We're going in circles: ovnkube-node is not writing out the readiness indicator file because it's not ready, because it can't start: 2020-07-12T14:02:44.606840279Z ++ kubectl get ep -n openshift-ovn-kubernetes ovnkube-db -o 'jsonpath={.subsets[0].addresses[0].ip}' 2020-07-12T14:02:44.800053754Z Unable to connect to the server: dial tcp: lookup api-int.ocp-edge-cluster-0.qe.lab.redhat.com on 192.168.123.1:53: no such host But that's not a cluster-dns-operator problem is it? The problem is that the DNS record for the apiserver loadbalancer does not exist. I'm not sure who is responsible for that in a bare metal cluster.

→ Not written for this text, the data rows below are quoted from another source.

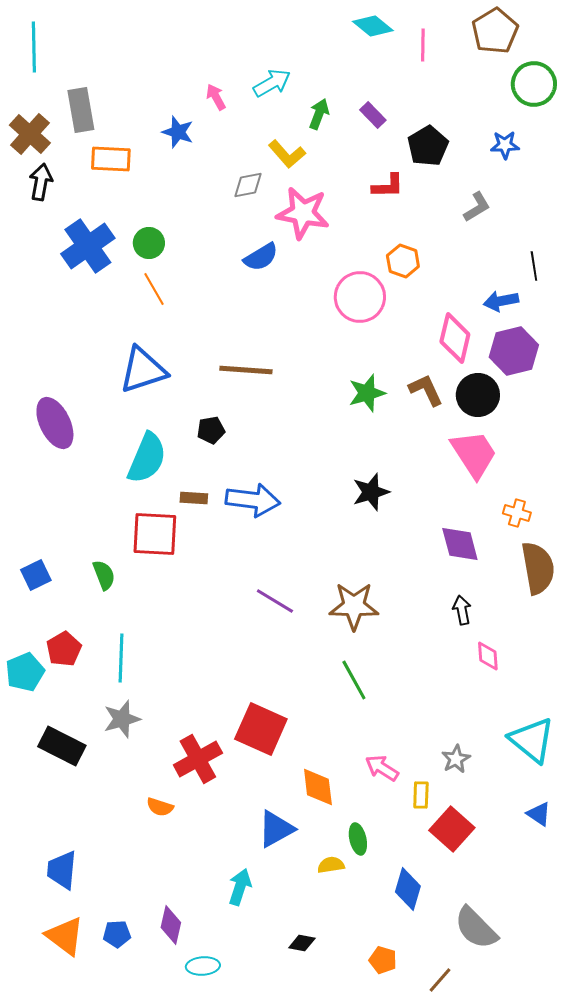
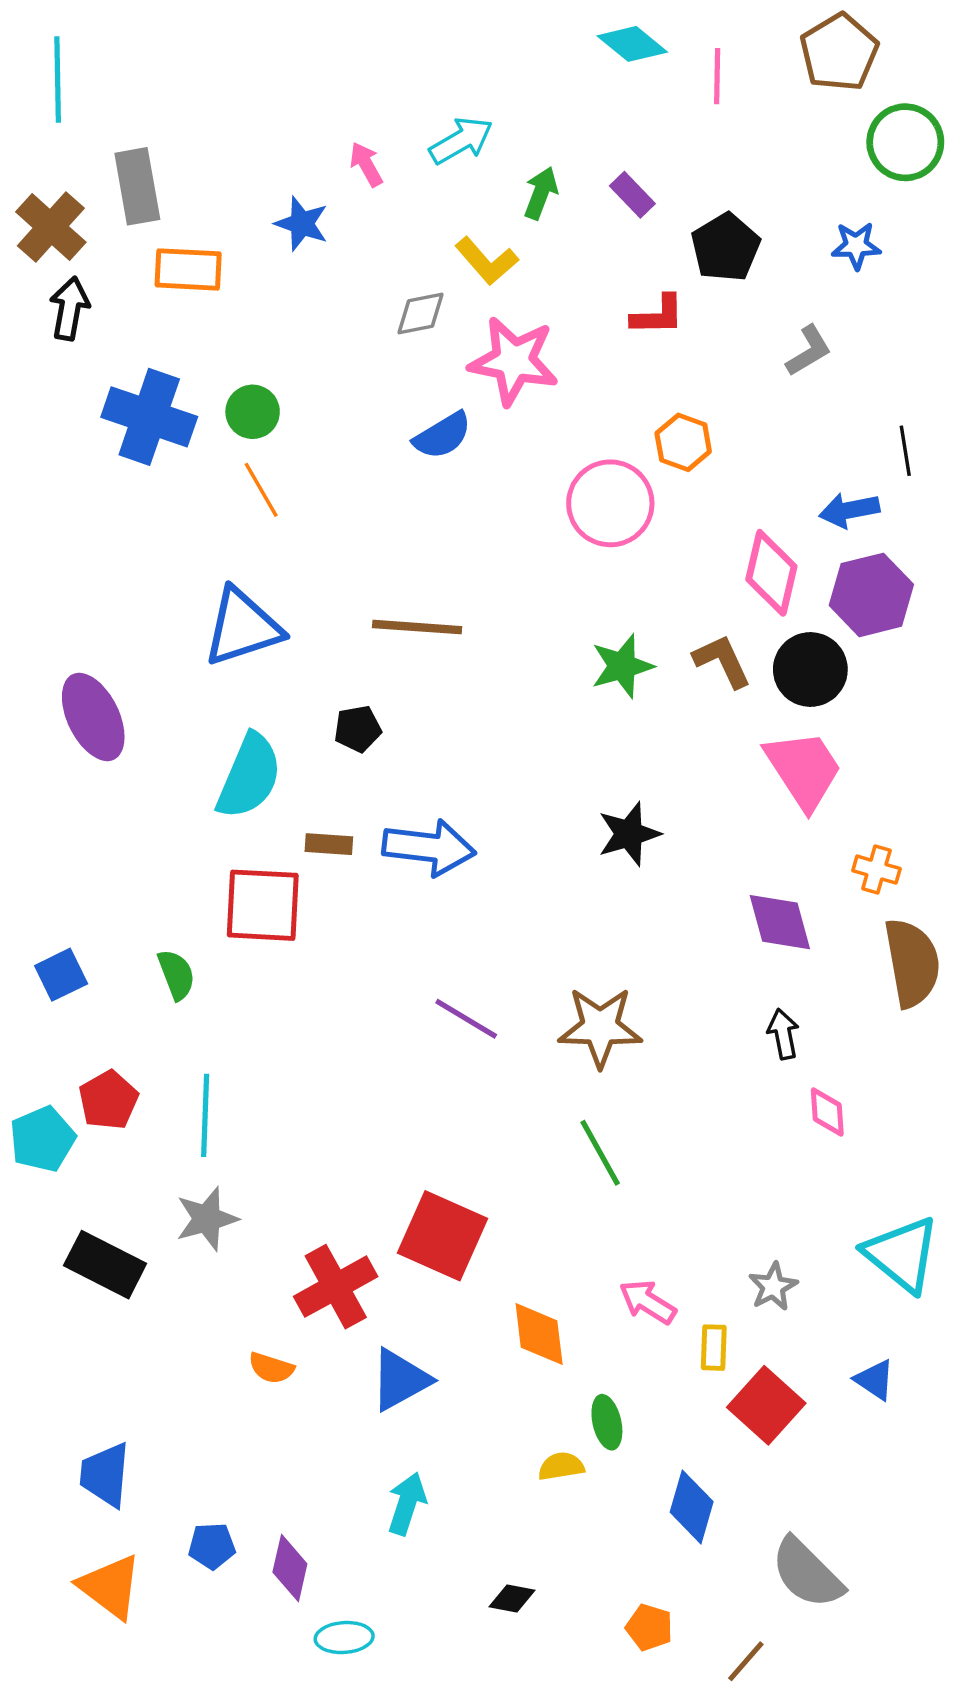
blue cross: (88, 246) -> (149, 417), turned -36
blue triangle: (539, 814) -> (875, 1380), moved
blue triangle: (276, 829) -> (400, 1380), moved
blue pentagon: (117, 934) -> (212, 1546), moved

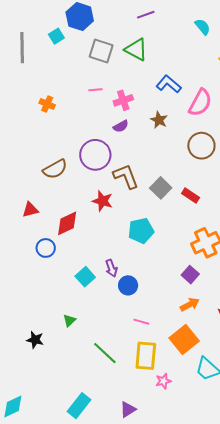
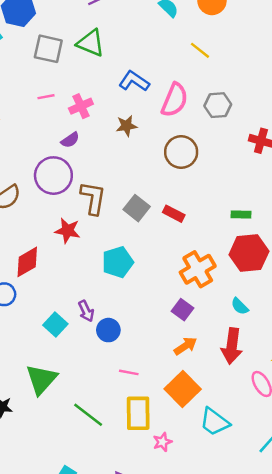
brown star: (159, 120) -> (126, 126), turned -30
purple semicircle: (121, 126) -> (70, 140), moved
brown L-shape: (126, 176) -> (93, 198), turned 36
green triangle: (69, 320) -> (41, 379), size x2.0

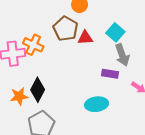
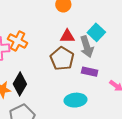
brown pentagon: (66, 29) -> (62, 59), moved
gray arrow: (122, 55) -> (87, 47), moved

Is there a current must-gather available for this issue? Even better, if someone can provide access to a broken cluster, please contact Antoni Segura Puimedon and myself - rbryant and asegurap
See comment #2.
> The problem is that the DNS record for the apiserver loadbalancer does not exist. Neither the dns operator or the ingress operator are responsible for creating the DNS zones, records and LBs for the control plane. According to [1], users are responsible for DNS management on bare metal. If one or more Kubernetes Service resources are created as part of the upgrade, I would expect the same DNS requirement to be true. [1] https://docs.openshift.com/container-platform/4.5/installing/installing_bare_metal/installing-restricted-networks-bare-metal.html#installation-dns-user-infra_installing-restricted-networks-bare-metal
(In reply to Daneyon Hansen from comment #4) > > The problem is that the DNS record for the apiserver loadbalancer does not exist. > > Neither the dns operator or the ingress operator are responsible for > creating the DNS zones, records and LBs for the control plane. According to > [1], users are responsible for DNS management on bare metal. If one or more > Kubernetes Service resources are created as part of the upgrade, I would > expect the same DNS requirement to be true. > > [1] > https://docs.openshift.com/container-platform/4.5/installing/ > installing_bare_metal/installing-restricted-networks-bare-metal. > html#installation-dns-user-infra_installing-restricted-networks-bare-metal Note that those docs are for UPI, and I believe this is IPI (someone correct me if I'm wrong though). For IPI, only the external API and ingress records are required. api-int and other internal records are provided by our internal coredns instance. The fact that it's trying to do a lookup from 192.168.123.1 makes me think there may have been an issue with the prepender script that is supposed to point the node at itself for DNS resolution (each node runs a copy of coredns with these records). However, I don't see anywhere we could get the NetworkManager logs from must-gather so it's hard to say for sure.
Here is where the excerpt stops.